MicronutrientsDietary guidelines for micronutrients often depend on age and body size. If you feel that you might have a micronutrient deficiency, speak with your physician for an official investigation. Suggested quantities for selected micronutrients include the following examples:

  • Vitamin C – 90 mg for men; 75 mg for women
  • Vitamin E – 15 mg
  • Vitamin D – 600 international units (IU)
  • Vitamin B12 – 2.4 mcg
  • Folate – 400 mg
  • Calcium – 1,000 mg
  • Potassium – 4,700 mg
  • Iron – 8 mg for men; 18 mg for women
  • Copper – 900 mcg
  • Zinc – 11 mg for men; 8 mg for women

Note: All examples refer to individuals ages 19-50.

 

Why Do Some Nutrition Programs Emphasize “Counting Macros”?

You may notice that some popular fitness programs (such as the ketogenic diet or the paleo diet) require quantifying macros for best results. The reason is that from a micronutrient perspective, these diets emphasize whole foods that provide energy and sustenance like whole grains, vegetables, fruits, legumes, nuts, and lean protein.

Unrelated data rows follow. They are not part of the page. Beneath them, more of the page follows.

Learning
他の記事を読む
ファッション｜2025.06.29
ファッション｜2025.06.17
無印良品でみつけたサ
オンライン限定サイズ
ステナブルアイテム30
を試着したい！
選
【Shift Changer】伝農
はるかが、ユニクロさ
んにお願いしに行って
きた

In addition, these meal plans depend on the individual to obtain micronutrients through antioxidant foods or a high-quality supplement.

 

Are Micronutrients More Important Than Macronutrients?

Both macronutrients and micronutrients are important to achieve balanced bodily functions. For example, macronutrients are necessary to build and regrow tissues, maintain internal body temperature, and regulate energy expenditure. In comparison, micronutrients are critical to most chemical reactions within the body.

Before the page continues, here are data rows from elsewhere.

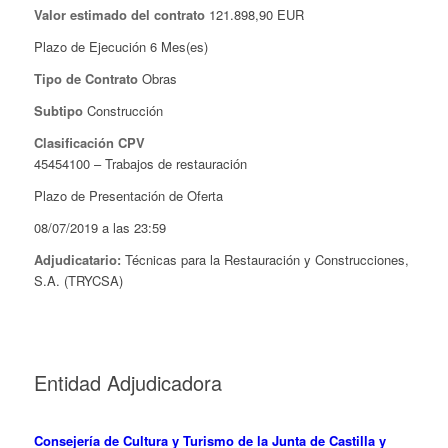
Valor estimado del contrato
121.898,90
EUR
Plazo de Ejecución 6 Mes(es)
Tipo de Contrato
Obras
Subtipo
Construcción
Clasificación CPV
45454100 – Trabajos de restauración
Plazo de Presentación de Oferta
08/07/2019 a las 23:59
Adjudicatario:
Técnicas para la Restauración y Construcciones,
S.A. (TRYCSA)
Entidad Adjudicadora
Consejería de Cultura y Turismo de la Junta de Castilla y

Another distinction is that while most foods contain at least one of the major macronutrients (such as carbohydrates or protein), there is no real guarantee that a food contains any singular micronutrient (such as calcium or vitamin C). This is especially true for processed foods. For this reason, many dieticians recommend always choosing nutrient-dense or antioxidant-rich foods to ensure the recommended intake of vitamins and minerals.